[Collected data]
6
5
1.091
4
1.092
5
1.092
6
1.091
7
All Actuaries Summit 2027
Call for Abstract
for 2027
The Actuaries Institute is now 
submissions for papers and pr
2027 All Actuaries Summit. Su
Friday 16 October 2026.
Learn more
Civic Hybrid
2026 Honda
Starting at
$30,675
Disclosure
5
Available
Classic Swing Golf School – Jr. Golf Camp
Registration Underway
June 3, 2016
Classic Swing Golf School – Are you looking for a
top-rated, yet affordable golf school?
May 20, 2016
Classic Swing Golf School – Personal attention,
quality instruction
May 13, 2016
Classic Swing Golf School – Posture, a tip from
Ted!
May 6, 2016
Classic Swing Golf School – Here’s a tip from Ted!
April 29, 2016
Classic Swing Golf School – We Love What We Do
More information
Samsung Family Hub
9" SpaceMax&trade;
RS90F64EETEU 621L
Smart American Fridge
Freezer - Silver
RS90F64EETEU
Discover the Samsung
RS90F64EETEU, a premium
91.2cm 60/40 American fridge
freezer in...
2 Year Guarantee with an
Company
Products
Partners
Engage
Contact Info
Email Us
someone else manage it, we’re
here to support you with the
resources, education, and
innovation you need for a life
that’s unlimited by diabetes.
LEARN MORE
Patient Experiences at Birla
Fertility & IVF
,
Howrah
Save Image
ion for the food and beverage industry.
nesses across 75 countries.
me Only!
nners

**Task statement**
Go through the records above and, whenever a line includes the word "Swing", copy it.

**Answer section**
Classic Swing Golf School – Jr. Golf Camp
Classic Swing Golf School – Are you looking for a
Classic Swing Golf School – Personal attention,
Classic Swing Golf School – Posture, a tip from
Classic Swing Golf School – Here’s a tip from Ted!
Classic Swing Golf School – We Love What We Do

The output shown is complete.